Minimum 1000 € assurés ? Waouh ! Quelle confiance ça nous inspire tous ! Et s’il manque un trimestre, là on ne garantit plus rien ?

 

"S’agissant des fonctionnaires, il a confirmé que ce nouveau système de retraite représenterait un progrès dans deux directions : 

ils cotiseront dorénavant sur toute leur rémunération, y compris sur leurs primes ; cela veut dire plus de droits qu’aujourd’hui ; cela veut dire aussi qu’à carrière et rémunération identique, les droits à la retraite seront identiques, ce qui n’était pas le cas aujourd’hui ;
Nous étendrons à la fonction publique la reconnaissance de métiers pénibles, qui n’existait jusque-là que pour le secteur privé. "

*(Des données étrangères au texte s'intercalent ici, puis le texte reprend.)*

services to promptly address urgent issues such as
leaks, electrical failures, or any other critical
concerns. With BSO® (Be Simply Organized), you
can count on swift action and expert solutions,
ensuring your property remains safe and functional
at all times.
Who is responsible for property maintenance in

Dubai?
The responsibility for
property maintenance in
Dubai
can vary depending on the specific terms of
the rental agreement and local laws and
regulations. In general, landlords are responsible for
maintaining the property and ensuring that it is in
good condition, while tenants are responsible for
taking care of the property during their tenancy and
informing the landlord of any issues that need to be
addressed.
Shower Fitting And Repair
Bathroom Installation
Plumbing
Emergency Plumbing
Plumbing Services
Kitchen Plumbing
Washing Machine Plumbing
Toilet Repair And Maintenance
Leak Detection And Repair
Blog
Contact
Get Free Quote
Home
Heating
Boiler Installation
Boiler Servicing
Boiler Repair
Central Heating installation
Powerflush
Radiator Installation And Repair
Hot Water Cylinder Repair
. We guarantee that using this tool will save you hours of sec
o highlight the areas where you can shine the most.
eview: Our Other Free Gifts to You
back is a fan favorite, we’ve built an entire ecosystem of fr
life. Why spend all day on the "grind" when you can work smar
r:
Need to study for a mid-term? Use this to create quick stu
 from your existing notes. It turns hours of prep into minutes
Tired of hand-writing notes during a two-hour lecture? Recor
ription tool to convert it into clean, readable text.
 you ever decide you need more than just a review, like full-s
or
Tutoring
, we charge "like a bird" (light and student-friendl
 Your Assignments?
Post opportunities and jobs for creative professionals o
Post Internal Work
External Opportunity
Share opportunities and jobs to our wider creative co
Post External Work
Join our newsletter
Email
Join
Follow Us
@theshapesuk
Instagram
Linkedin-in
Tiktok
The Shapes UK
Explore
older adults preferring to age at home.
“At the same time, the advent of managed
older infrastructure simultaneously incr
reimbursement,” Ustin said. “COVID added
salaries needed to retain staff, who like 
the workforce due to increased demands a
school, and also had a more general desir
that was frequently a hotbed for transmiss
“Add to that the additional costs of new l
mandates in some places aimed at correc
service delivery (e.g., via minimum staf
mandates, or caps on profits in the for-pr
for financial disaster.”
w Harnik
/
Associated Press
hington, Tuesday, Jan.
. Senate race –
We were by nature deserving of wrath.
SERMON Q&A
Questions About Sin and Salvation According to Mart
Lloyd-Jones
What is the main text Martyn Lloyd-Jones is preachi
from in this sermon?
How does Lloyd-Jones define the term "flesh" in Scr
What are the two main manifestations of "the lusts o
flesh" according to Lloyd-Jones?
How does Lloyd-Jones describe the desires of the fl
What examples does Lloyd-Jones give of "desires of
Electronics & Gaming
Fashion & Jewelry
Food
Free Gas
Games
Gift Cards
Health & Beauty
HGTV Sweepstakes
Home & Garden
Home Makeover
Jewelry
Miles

… Que de bontés, que de largesses … Et si on parlait du calcul sur l’ensemble de la carrière au lieu de prendre le salaire des 6 derniers mois ? … C’est un détail ça ?... C’est plus de droits qu’aujourd’hui, ça ?

"Pour les enseignants

Du fait du montant plus limité des primes versées aux enseignants par rapport à d’autres fonctionnaires comparables, le Gouvernement s’est engagé à ce que la mise en place du système universel s’accompagne d’une revalorisation salariale permettant de garantir un même niveau de retraite pour les enseignants que pour des corps équivalents de la fonction publique.

Cet engagement a été formulé par le Président de la République et le Premier ministre. Il sera formalisé dans le projet de loi créant le système universel."

Ce dernier argument est le plus admirable : la formulation bien alambiquée de cet engagement … Vous avez dû y réfléchir longtemps pour trouver la phrase idoine !

Vous ne pouviez pas dire tout simplement que « vous vous engagez à ce qu’aucun enseignant n’y perde par rapport au système actuel », puisque votre projet est précisément de distribuer moins de pensions aux retraités et que vous faites la réforme dans ce seul but. Il fallait garantir un niveau qui rassure mais sans vraiment dire lequel pour faire ensuite ce que vous voudrez … Et c’est là qu’arrive les « corps équivalents de la fonction publique » …

C’est quoi le corps équivalent d’un agrégé, auquel vous vous référez, Monsieur le Ministre ? …  Que signifie "équivalent" dans cette phrase ? Dans quels textes de loi cette notion de corps équivalents est-elle définie ? Si vous décidez de faire baisser le niveau de garantie de tous les corps, vous pourrez promettre à chacun de ne pas être plus lésé que son voisin ...

"Je vous tiendrai régulièrement informés de l’avancement des discussions entre le Gouvernement et les organisations syndicales."

Non merci … Je me tiendrai au courant sans votre aide.

"Je vous prie de croire, mesdames et messieurs les Professeurs, en l’assurance de ma considération distinguée."

Non, je n’y crois pas du tout, en votre « assurance », Monsieur le Ministre, encore moins à votre "considération", que j'ai évoquée plus haut …

Mais je vous adresse en retour l’expression de mon absolue conviction du point suivant : Vous ne convaincrez personne que c’est à l’intérêt public que votre gouvernement pense en proposant cette réforme. Il saute aux yeux que c'est plutôt à des "intérêts" qu’il a déjà beaucoup servis depuis sa nomination , et qui sont très, très privés !!!